Get a PR comment template

First, all contributors to the project should use a standardized PR comment template. A good template will cover all the things you expect each contributor to do when submitting a PR:

  1. The purpose of the PR: What they are doing and why.
  2. The type of change: New model, bug fix, refactor etc.
  3. Data checks and validations: The impact assessment to verify the new SQL has the intended impact.

The first two points set up the review for what they should expect to see in this PR. Then the data checks/validations are the proof that this was achieved — this is why performing a data review is essential. Without it, a proper review has not been done.

Review the data

When you come to review the data from a development branch, either as the author or the PR reviewer you must have some expectation of the results you would expect to see. Each PR has an intention and an expected impact.

  • Intention: What you want to achieve
  • Impact: The impact you expected to see

This pretty much maps exactly to the PR comment sections above, so you can see why it’s so important to follow a structured PR process.

Compare prod to dev

The best way to assess the impact of your data modeling updates is to compare how the data compiled from your branch compares to production data (your known-good baseline). There’s a feature in SQLMesh called table_diff that helps you to do this. It’s a great way to get an insight into the structural difference of two tables, or even --show-sample to see some of those differences.

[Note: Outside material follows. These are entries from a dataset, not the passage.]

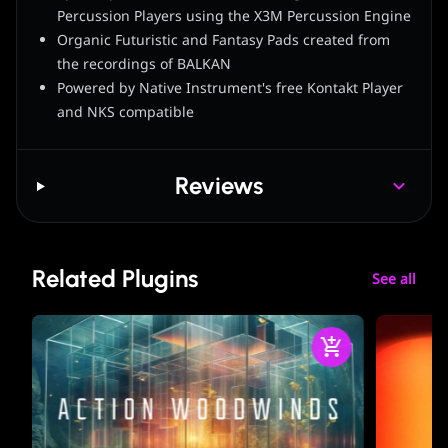
Percussion Players using the X3M Percussion Engine
Organic Futuristic and Fantasy Pads created from
the recordings of BALKAN
Powered by Native Instrument's free Kontakt Player
and NKS compatible
Reviews
Related Plugins
See all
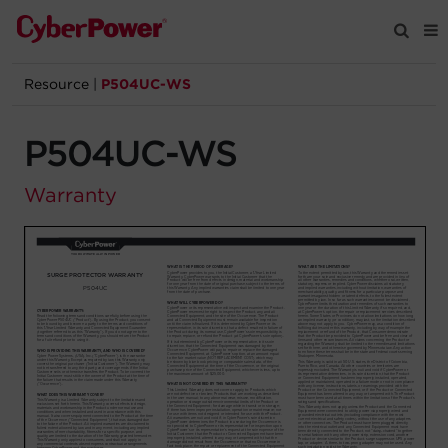
Resource
|
P504UC-WS
Products
P504UC-WS
Solutions
Warranty
Tools
Support
Company
Registration
Partners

Table diff in SQLMesh with samples
Table diff in SQLMesh with samples

Actionable insights

What you need to do is operationalize this kind of insight, so it can be actioned during review. The ideal solution would be to turn it into a data check that you can:

  • Save for future reference
  • Repeat to re-validate after data changes
  • Share with the team for review or discussion

This is exactly what Data Recce was designed for.

Operationalized Data Validations

Recce is a data modeling validation tool for enhanced PR review.

With Recce you can:

  • Save your data checks as you work in a checklist
  • Re-run checks
  • Annotate checks to add context to your findings
  • Export checks for use in your PR comment
  • Share checks as a reproducible environment

Lineage Diff

Lineage Diff in Recce is a way to visualize the parts of the DAG that have changed when compared to prod. When you’re checking data, Lineage Diff helps to focus your area of inspection to just the modified models or those downstream.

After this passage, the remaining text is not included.